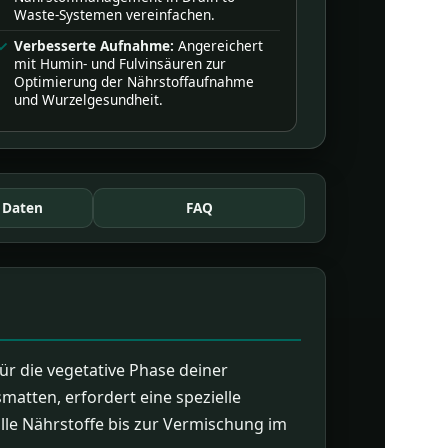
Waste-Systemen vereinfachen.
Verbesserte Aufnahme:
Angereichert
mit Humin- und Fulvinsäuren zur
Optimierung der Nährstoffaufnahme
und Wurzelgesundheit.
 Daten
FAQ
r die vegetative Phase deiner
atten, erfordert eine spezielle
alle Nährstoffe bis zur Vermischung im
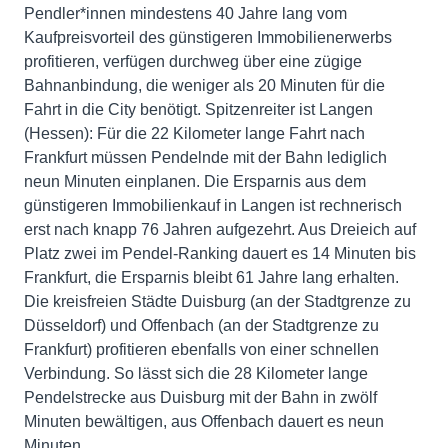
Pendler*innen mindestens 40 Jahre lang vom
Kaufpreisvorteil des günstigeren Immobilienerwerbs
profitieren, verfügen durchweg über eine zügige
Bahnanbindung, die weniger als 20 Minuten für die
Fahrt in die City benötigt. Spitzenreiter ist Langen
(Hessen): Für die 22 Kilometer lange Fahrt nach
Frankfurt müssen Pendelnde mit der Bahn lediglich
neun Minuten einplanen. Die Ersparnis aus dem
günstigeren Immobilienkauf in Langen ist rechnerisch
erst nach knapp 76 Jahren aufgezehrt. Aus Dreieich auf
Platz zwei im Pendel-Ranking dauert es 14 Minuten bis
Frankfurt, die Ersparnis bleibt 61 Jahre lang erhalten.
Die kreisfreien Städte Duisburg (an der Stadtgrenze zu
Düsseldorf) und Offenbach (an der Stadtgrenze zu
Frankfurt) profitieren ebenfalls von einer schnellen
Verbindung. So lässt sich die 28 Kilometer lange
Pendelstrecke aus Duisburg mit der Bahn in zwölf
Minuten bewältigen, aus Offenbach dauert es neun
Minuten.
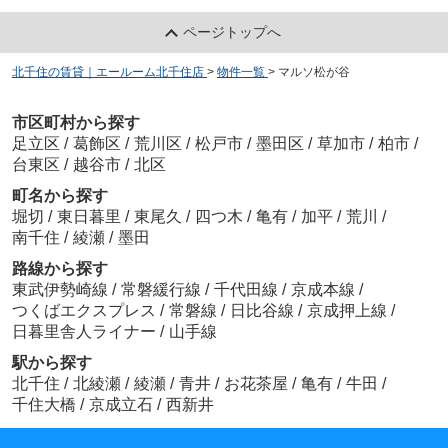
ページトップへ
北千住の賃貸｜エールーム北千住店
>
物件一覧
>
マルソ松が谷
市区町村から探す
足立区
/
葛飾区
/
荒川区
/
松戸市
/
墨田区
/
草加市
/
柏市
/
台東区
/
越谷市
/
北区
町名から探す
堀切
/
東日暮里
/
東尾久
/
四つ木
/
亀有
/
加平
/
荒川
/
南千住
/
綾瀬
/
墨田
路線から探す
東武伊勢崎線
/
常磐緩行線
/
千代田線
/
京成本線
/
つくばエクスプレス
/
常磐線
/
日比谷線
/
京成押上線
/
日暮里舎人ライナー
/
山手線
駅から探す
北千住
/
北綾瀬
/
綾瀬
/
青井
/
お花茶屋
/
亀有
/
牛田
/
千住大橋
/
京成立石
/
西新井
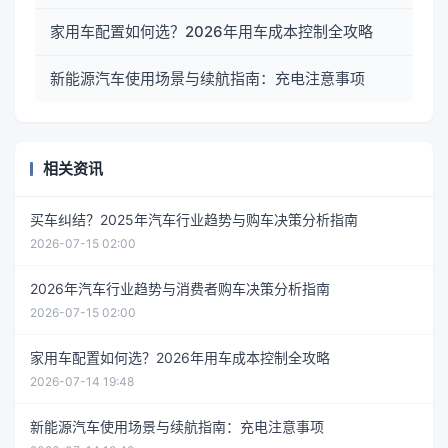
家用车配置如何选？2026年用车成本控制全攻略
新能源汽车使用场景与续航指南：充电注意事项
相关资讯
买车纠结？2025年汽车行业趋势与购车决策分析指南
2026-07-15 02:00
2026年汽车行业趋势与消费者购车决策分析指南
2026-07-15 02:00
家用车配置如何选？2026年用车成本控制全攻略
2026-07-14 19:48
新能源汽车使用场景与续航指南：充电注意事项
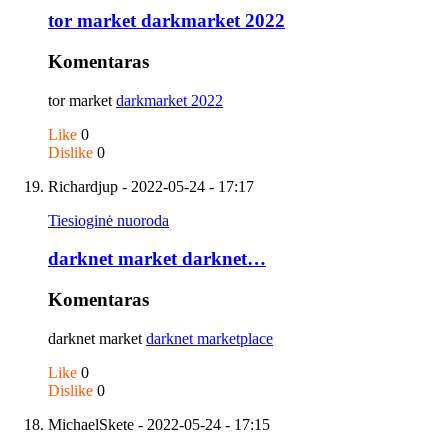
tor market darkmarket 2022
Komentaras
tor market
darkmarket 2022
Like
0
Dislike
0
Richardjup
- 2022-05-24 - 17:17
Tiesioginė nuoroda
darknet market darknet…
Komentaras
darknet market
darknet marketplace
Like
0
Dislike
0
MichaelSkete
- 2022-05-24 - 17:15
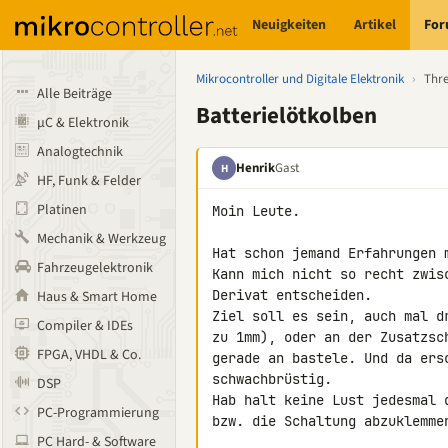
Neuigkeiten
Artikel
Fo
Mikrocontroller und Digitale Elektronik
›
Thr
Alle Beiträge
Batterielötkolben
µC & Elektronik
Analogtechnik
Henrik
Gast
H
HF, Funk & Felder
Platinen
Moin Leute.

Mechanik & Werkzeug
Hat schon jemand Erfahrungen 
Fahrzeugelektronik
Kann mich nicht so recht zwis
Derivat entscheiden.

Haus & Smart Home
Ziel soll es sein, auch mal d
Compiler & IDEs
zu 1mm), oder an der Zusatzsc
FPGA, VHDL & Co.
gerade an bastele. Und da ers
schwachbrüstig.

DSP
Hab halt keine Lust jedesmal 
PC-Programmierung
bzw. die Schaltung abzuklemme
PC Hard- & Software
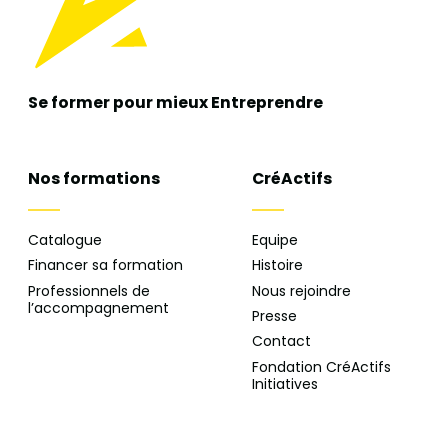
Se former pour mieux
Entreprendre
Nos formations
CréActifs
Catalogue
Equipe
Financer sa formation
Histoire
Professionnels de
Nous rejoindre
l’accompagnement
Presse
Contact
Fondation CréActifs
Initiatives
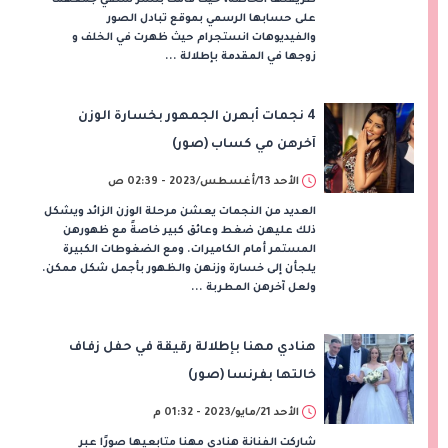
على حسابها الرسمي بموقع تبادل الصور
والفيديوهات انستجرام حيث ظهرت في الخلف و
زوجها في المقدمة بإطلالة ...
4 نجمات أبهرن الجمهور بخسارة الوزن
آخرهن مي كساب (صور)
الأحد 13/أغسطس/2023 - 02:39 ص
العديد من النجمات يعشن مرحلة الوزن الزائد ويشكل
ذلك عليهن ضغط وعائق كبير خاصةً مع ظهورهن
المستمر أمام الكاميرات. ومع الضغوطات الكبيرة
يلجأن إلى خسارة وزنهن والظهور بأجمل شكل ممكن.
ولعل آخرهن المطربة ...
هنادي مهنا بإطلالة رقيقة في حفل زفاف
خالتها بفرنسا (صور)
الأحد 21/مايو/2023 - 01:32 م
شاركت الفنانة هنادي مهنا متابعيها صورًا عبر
^^^^^^^^^^^^^^^^
What is wanted is a verbatim transcription of every record above, pictures excluded.

Answer to this task —
Waste-Systemen vereinfachen.
Verbesserte Aufnahme:
Angereichert
mit Humin- und Fulvinsäuren zur
Optimierung der Nährstoffaufnahme
und Wurzelgesundheit.
 Daten
FAQ
r die vegetative Phase deiner
atten, erfordert eine spezielle
alle Nährstoffe bis zur Vermischung im
Pendler*innen mindestens 40 Jahre lang vom
Kaufpreisvorteil des günstigeren Immobilienerwerbs
profitieren, verfügen durchweg über eine zügige
Bahnanbindung, die weniger als 20 Minuten für die
Fahrt in die City benötigt. Spitzenreiter ist Langen
(Hessen): Für die 22 Kilometer lange Fahrt nach
Frankfurt müssen Pendelnde mit der Bahn lediglich
neun Minuten einplanen. Die Ersparnis aus dem
günstigeren Immobilienkauf in Langen ist rechnerisch
erst nach knapp 76 Jahren aufgezehrt. Aus Dreieich auf
Platz zwei im Pendel-Ranking dauert es 14 Minuten bis
Frankfurt, die Ersparnis bleibt 61 Jahre lang erhalten.
Die kreisfreien Städte Duisburg (an der Stadtgrenze zu
Düsseldorf) und Offenbach (an der Stadtgrenze zu
Frankfurt) profitieren ebenfalls von einer schnellen
Verbindung. So lässt sich die 28 Kilometer lange
Pendelstrecke aus Duisburg mit der Bahn in zwölf
Minuten bewältigen, aus Offenbach dauert es neun
Minuten.
ページトップへ
北千住の賃貸｜エールーム北千住店
>
物件一覧
>
マルソ松が谷
市区町村から探す
足立区
/
葛飾区
/
荒川区
/
松戸市
/
墨田区
/
草加市
/
柏市
/
台東区
/
越谷市
/
北区
町名から探す
堀切
/
東日暮里
/
東尾久
/
四つ木
/
亀有
/
加平
/
荒川
/
南千住
/
綾瀬
/
墨田
路線から探す
東武伊勢崎線
/
常磐緩行線
/
千代田線
/
京成本線
/
つくばエクスプレス
/
常磐線
/
日比谷線
/
京成押上線
/
日暮里舎人ライナー
/
山手線
駅から探す
北千住
/
北綾瀬
/
綾瀬
/
青井
/
お花茶屋
/
亀有
/
牛田
/
千住大橋
/
京成立石
/
西新井
家用车配置如何选？2026年用车成本控制全攻略
新能源汽车使用场景与续航指南：充电注意事项
相关资讯
买车纠结？2025年汽车行业趋势与购车决策分析指南
2026-07-15 02:00
2026年汽车行业趋势与消费者购车决策分析指南
2026-07-15 02:00
家用车配置如何选？2026年用车成本控制全攻略
2026-07-14 19:48
新能源汽车使用场景与续航指南：充电注意事项
tor market darkmarket 2022
Komentaras
tor market
darkmarket 2022
Like
0
Dislike
0
Richardjup
- 2022-05-24 - 17:17
Tiesioginė nuoroda
darknet market darknet…
Komentaras
darknet market
darknet marketplace
Like
0
Dislike
0
MichaelSkete
- 2022-05-24 - 17:15
Neuigkeiten
Artikel
Fo
Mikrocontroller und Digitale Elektronik
›
Thr
Alle Beiträge
Batterielötkolben
µC & Elektronik
Analogtechnik
Henrik
Gast
H
HF, Funk & Felder
Platinen
Moin Leute.

Mechanik & Werkzeug
Hat schon jemand Erfahrungen 
Fahrzeugelektronik
Kann mich nicht so recht zwis
Derivat entscheiden.

Haus & Smart Home
Ziel soll es sein, auch mal d
Compiler & IDEs
zu 1mm), oder an der Zusatzsc
FPGA, VHDL & Co.
gerade an bastele. Und da ers
schwachbrüstig.

DSP
Hab halt keine Lust jedesmal 
PC-Programmierung
bzw. die Schaltung abzuklemme
PC Hard- & Software
Se former pour mieux
Entreprendre
Nos formations
CréActifs
Catalogue
Equipe
Financer sa formation
Histoire
Professionnels de
Nous rejoindre
l’accompagnement
Presse
Contact
Fondation CréActifs
Initiatives
على حسابها الرسمي بموقع تبادل الصور
والفيديوهات انستجرام حيث ظهرت في الخلف و
زوجها في المقدمة بإطلالة ...
4 نجمات أبهرن الجمهور بخسارة الوزن
آخرهن مي كساب (صور)
الأحد 13/أغسطس/2023 - 02:39 ص
العديد من النجمات يعشن مرحلة الوزن الزائد ويشكل
ذلك عليهن ضغط وعائق كبير خاصةً مع ظهورهن
المستمر أمام الكاميرات. ومع الضغوطات الكبيرة
يلجأن إلى خسارة وزنهن والظهور بأجمل شكل ممكن.
ولعل آخرهن المطربة ...
هنادي مهنا بإطلالة رقيقة في حفل زفاف
خالتها بفرنسا (صور)
الأحد 21/مايو/2023 - 01:32 م
شاركت الفنانة هنادي مهنا متابعيها صورًا عبر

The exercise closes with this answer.